Forward pricin/price lock-in
This strategy is quite versatile and besides reducing the cost of lumber buying, it also provides consistency which is a big deal among wholesalers and retailers. Forward pricing involves the buyer and the seller making a deal to have a specific commodity go at a certain market value in the future when the actual purchase takes place.
One of the most reputable lumber companies that offer forward pricing as a buying strategy is Sherwood Lumber. It can guarantee a forward price of up to 2 years which is way more than most lumber companies can offer. With this, both the wholesale buyers and retailers are able to draft a budget using a specific figure and stick with it.
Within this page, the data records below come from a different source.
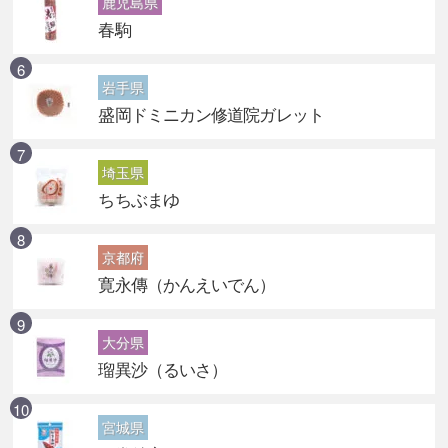
鹿児島県
春駒
岩手県
盛岡ドミニカン修道院ガレット
埼玉県
ちちぶまゆ
京都府
寛永傳（かんえいでん）
大分県
瑠異沙（るいさ）
宮城県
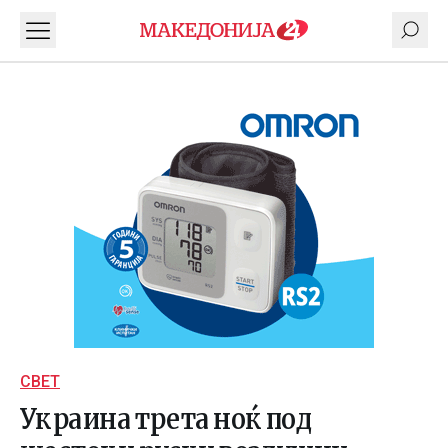
СВЕТ
Украина третa ноќ под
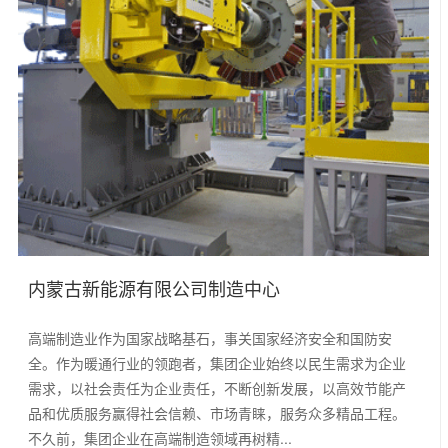
内蒙古新能源有限公司制造中心
高端制造业作为国家战略基石，事关国家经济安全和国防安
全。作为暖通行业的领跑者，集团企业始终以民生需求为企业
需求，以社会责任为企业责任，不断创新发展，以高效节能产
品和优质服务赢得社会信赖、市场青睐，服务众多精品工程。
不久前，集团企业在高端制造领域再树精...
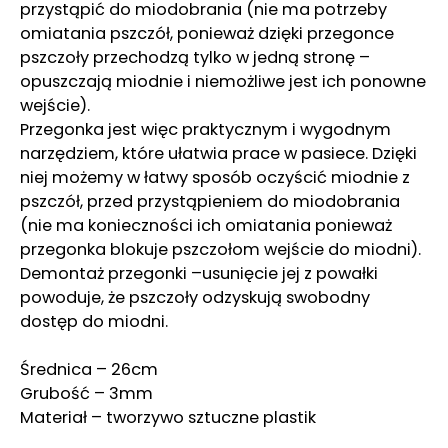
przystąpić do miodobrania (nie ma potrzeby
omiatania pszczół, ponieważ dzięki przegonce
pszczoły przechodzą tylko w jedną stronę –
opuszczają miodnie i niemożliwe jest ich ponowne
wejście).
Przegonka jest więc praktycznym i wygodnym
narzędziem, które ułatwia prace w pasiece. Dzięki
niej możemy w łatwy sposób oczyścić miodnie z
pszczół, przed przystąpieniem do miodobrania
(nie ma konieczności ich omiatania ponieważ
przegonka blokuje pszczołom wejście do miodni).
Demontaż przegonki –usunięcie jej z powałki
powoduje, że pszczoły odzyskują swobodny
dostęp do miodni.
Średnica – 26cm
Grubość – 3mm
Materiał – tworzywo sztuczne plastik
In such cases, the fluctuation and changes in prices do not affect the customer’s buying price at all.
How is this helpful?
Imagine you want to purchase siding lumber in the future. The current price of siding material is $7.5 per sq. ft. today. However, there are high chances of the price getting to $9.00 per sq. ft in the future. You can get into a forward contract with some of these reputable stores; Sherwood Lumber, for instance, to buy the commodity in the future at the $7.5 instead of $9.00. In so doing, you shall have locked the price at $7.5, and whether the price goes down or up, you as the buyer will only pay the agreed price, and the buyer will handle all the risks that arise.
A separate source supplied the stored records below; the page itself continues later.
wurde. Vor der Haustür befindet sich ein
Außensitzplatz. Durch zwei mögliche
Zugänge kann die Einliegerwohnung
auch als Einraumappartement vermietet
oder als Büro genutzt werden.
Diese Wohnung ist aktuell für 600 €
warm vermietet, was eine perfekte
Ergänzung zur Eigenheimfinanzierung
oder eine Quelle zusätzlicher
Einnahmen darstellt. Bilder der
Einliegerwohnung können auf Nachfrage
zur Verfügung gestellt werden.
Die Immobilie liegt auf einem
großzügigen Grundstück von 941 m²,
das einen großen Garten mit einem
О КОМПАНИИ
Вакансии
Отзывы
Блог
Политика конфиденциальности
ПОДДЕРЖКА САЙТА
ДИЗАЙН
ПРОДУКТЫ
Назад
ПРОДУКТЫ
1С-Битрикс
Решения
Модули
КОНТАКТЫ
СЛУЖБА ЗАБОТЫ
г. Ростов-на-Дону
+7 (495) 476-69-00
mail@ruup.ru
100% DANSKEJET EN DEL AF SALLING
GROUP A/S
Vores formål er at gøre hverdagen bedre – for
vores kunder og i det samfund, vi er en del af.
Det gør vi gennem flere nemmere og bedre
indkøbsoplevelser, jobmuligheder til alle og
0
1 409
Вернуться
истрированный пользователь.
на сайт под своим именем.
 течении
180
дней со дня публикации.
This can be a good strategy, especially for the repeat buyers. If you are a constant buyer of Doug-fir, for example, it is recommendable to lock-in the price so that you have consistency with your customers and even with your budget.
Buying cheaper substitutes
This is one of the most understandable and common ways of minimizing cost. As you make your purchases, whether for resale or for use on your house, it is important to compare different products that can perform the same task and offer good quality but are of a lower price range. For instance, Spruce Pine Fir (SPF) is said to be a little less expensive than Southern Yellow Pine. However, both of them give the same results of almost similar quality. Therefore, if you are working on a fixed budget, you might want to go with SPF instead of SYP.
On the contrary, the issue may not be in the product but where you are purchasing the product. This simply means you need to choose the right place to shop because different stores could be selling the same products at totally different prices.
Minimizing on wastage
Minimizing wastage is also among the 3 ways to minimize cost in lumber buying. However, it is not necessarily about how the contractor uses the materials. Instead, it is also about the kind of material you are using. A good example is in decking materials. Naturally, PVC decking options have fewer wastages compared to other materials. This makes the type of material you use a very vital factor for consideration.